How does Data parallel broadcast out the parameters of a model?

I have some questions on Data parallel broadcasting. Dose it broadcast layer by layer or gather all parameters of the whole model? I can find some C++ codes of it in “/torch/csrc/cuda/comm.cpp”, such as :

I have two GPUs, one called GPU0 which is the main GPU and another is GPU1.

I have added some logs in the python files(torch/nn/parallel/ The results show that it broadcasts layer by layer.

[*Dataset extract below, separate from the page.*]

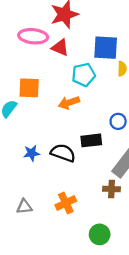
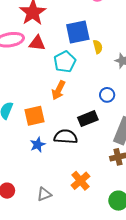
orange square: (29, 88) -> (35, 116), moved
orange arrow: (69, 103) -> (59, 90), turned -30

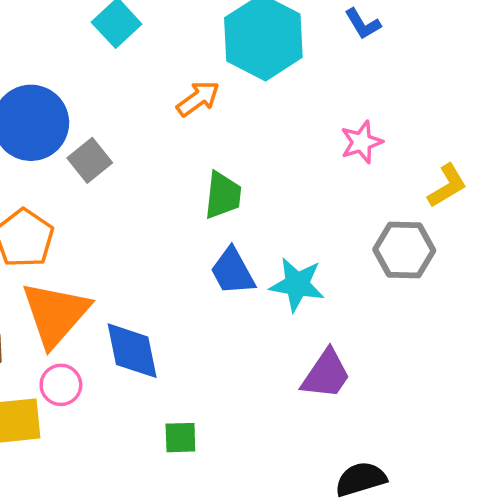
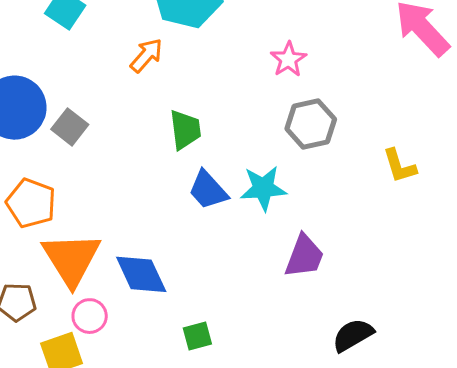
yellow L-shape: (447, 186) -> (399, 166), moved, turned 117
gray hexagon: (404, 250) -> (311, 124), moved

If it broadcasts layer by layer, another question is that does the GPU1 receive the next layer’s parameters from GPU0 and make computation at the same time?
Thanks for your attention and answers !

looking at ‘torch/nn/parallel/’, computation starts after all layers are coalesced and replicated on all devices

Oh! Thanks a lot! I’m clear now. 十分感谢!!
The “params” in function “replicate” are the layers of my model, and the “buffers” is the buffer, but I still not know what “modules” means in function “replicate” of ‘torch/nn/parallel/’. Can you help me ?

The number of “modules” is only one more than the “params”, and is the “for key, param in module._parameters.items():” loop really the place to replicate for every layer?

yes, replicating modules mostly means replicating parameters and buffers

Thanks again!
I think I can continue with my work.